#### [Problem]
Please transcribe exactly the line that holds "における当社の判断または仮定に基づく" and all lines that follow it to the end of the records below, omitting any pictures.
==== Supplied entries ====
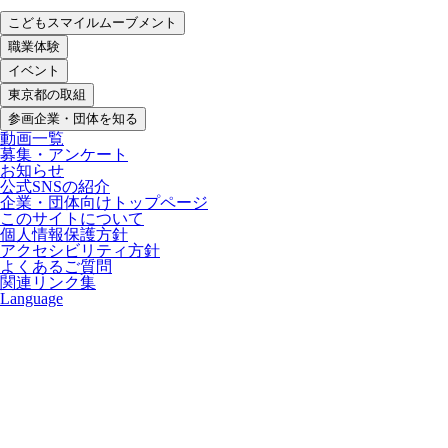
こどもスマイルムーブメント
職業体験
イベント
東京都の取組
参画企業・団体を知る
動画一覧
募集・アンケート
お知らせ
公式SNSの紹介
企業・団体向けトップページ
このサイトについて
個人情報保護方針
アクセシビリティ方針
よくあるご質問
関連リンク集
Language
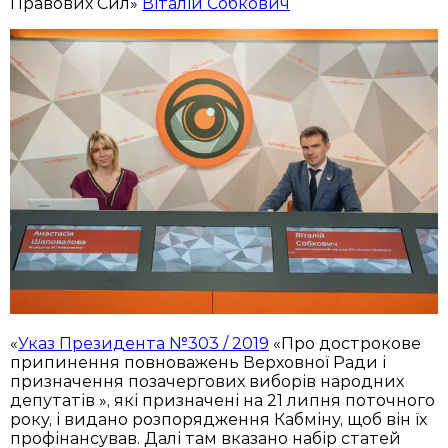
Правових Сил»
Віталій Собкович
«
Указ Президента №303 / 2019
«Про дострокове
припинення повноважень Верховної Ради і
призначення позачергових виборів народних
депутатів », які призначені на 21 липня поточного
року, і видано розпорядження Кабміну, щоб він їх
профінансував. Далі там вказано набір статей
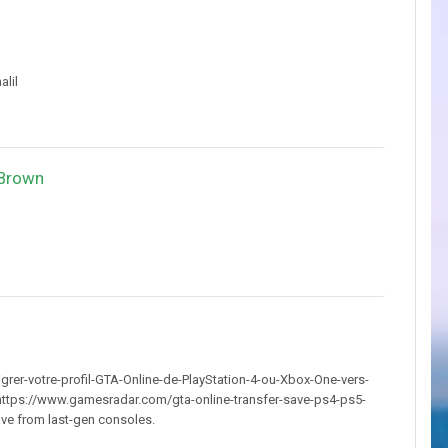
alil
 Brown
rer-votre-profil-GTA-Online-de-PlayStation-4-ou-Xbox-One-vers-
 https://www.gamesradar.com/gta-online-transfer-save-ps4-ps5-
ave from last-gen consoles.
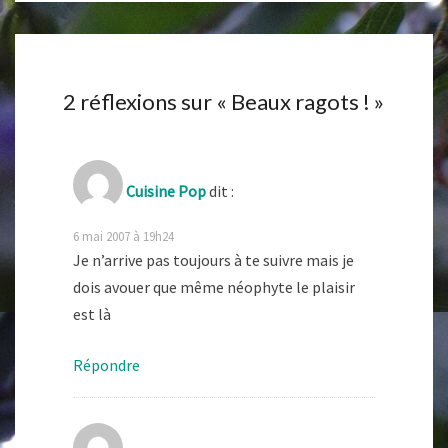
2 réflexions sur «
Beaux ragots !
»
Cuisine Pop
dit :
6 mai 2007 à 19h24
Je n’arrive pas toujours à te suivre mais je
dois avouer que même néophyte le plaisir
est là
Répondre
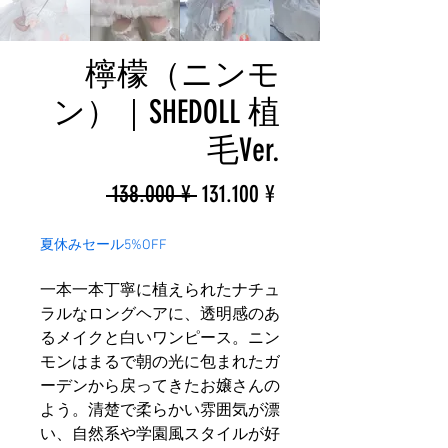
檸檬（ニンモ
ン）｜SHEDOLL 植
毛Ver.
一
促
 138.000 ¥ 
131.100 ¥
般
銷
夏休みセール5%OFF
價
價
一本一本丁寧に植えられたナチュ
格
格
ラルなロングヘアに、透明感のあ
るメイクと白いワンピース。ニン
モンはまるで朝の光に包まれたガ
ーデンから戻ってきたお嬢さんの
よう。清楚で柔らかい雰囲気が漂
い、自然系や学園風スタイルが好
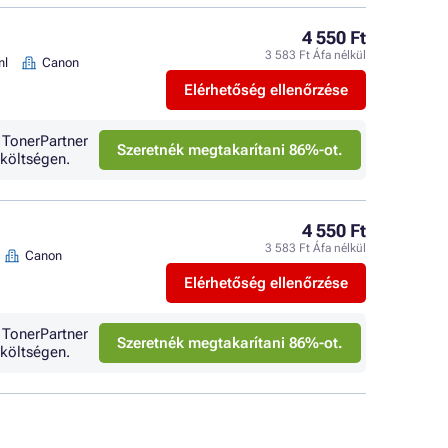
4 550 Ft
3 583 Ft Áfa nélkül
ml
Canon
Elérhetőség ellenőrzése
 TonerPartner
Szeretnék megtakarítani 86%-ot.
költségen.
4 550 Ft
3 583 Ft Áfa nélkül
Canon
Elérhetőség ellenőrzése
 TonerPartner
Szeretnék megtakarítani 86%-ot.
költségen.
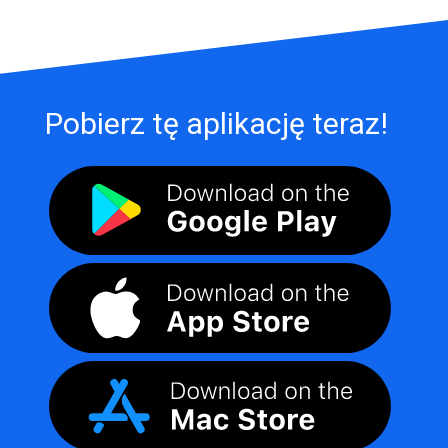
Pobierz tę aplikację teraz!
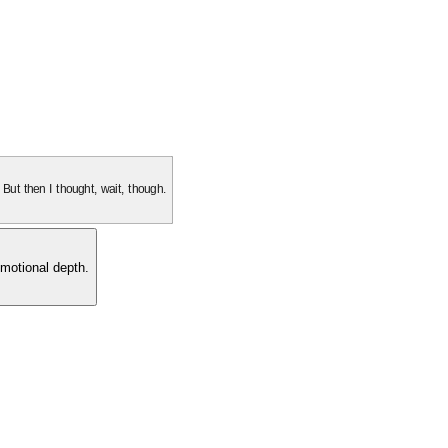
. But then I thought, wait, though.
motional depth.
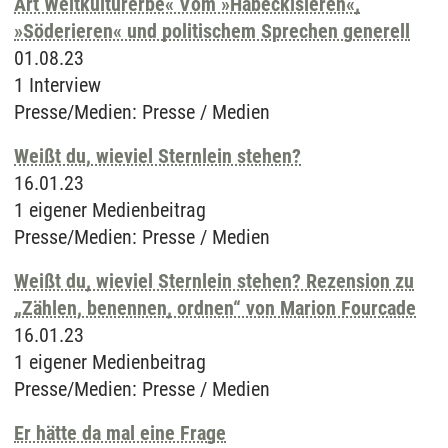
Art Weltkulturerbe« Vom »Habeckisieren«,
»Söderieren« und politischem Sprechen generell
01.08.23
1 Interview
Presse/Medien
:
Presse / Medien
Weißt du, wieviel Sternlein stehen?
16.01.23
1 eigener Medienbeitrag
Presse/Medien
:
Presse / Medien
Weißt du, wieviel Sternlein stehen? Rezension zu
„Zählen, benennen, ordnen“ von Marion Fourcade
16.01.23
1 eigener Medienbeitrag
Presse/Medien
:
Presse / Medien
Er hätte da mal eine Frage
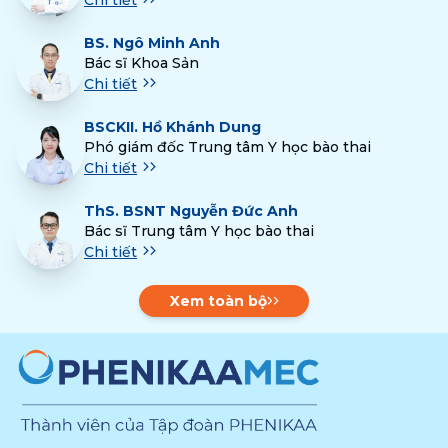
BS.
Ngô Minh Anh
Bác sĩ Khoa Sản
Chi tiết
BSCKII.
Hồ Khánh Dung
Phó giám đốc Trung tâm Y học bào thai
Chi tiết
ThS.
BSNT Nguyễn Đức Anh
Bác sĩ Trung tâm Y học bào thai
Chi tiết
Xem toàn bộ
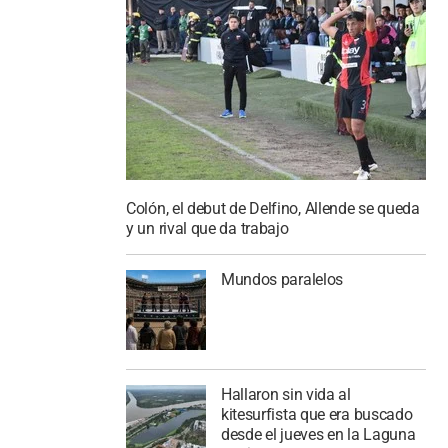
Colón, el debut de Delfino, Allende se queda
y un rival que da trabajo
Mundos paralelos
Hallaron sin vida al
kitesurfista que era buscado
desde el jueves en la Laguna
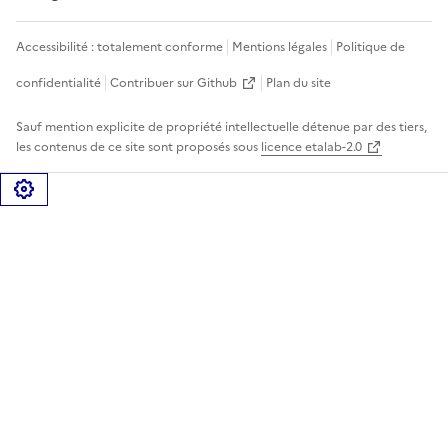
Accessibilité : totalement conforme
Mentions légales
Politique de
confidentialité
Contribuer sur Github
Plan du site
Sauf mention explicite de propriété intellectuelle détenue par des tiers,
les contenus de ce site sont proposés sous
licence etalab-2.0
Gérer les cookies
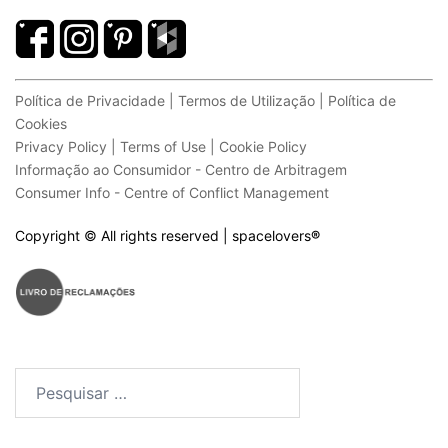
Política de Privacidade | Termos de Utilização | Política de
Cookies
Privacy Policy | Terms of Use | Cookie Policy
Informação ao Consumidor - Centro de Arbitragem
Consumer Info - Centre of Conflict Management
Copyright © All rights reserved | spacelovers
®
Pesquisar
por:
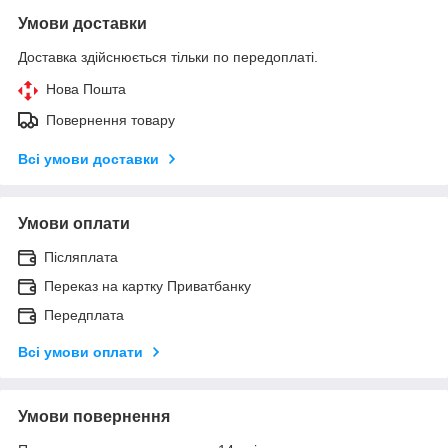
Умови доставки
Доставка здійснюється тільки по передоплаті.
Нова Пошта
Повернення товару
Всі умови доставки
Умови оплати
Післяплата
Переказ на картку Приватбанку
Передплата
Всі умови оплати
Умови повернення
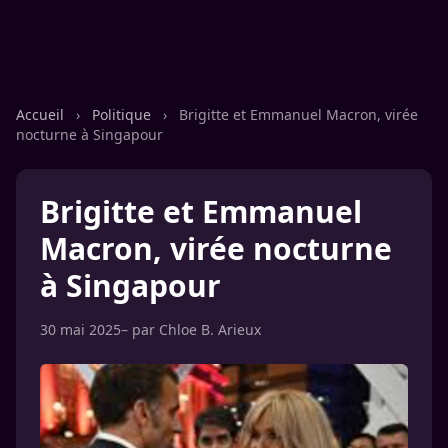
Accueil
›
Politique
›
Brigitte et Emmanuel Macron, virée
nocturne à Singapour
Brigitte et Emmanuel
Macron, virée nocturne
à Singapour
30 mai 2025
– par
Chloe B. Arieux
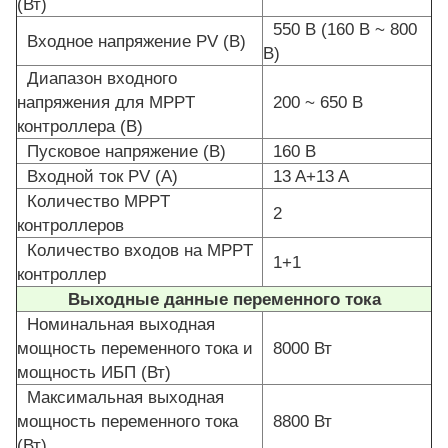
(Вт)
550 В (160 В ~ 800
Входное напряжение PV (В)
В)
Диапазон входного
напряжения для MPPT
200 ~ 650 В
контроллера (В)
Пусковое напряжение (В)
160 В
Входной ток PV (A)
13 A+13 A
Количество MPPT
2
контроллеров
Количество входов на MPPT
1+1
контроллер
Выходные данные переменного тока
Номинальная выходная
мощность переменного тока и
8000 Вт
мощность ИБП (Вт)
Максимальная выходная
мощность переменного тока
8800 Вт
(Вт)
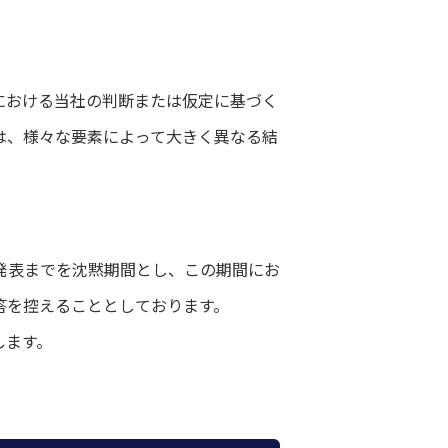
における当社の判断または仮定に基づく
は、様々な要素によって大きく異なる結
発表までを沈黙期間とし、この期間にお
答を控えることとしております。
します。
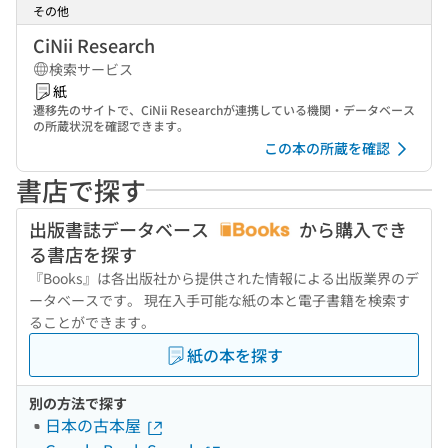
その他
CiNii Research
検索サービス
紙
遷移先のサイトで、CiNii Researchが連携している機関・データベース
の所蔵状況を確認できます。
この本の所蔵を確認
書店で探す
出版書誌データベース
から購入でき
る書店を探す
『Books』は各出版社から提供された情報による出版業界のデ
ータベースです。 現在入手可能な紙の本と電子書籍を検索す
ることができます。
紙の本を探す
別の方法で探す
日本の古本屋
====
#### [Solution to this problem]
における当社の判断または仮定に基づく
は、様々な要素によって大きく異なる結
発表までを沈黙期間とし、この期間にお
答を控えることとしております。
します。
その他
CiNii Research
検索サービス
紙
遷移先のサイトで、CiNii Researchが連携している機関・データベース
の所蔵状況を確認できます。
この本の所蔵を確認
書店で探す
出版書誌データベース
から購入でき
る書店を探す
『Books』は各出版社から提供された情報による出版業界のデ
ータベースです。 現在入手可能な紙の本と電子書籍を検索す
ることができます。
紙の本を探す
別の方法で探す
日本の古本屋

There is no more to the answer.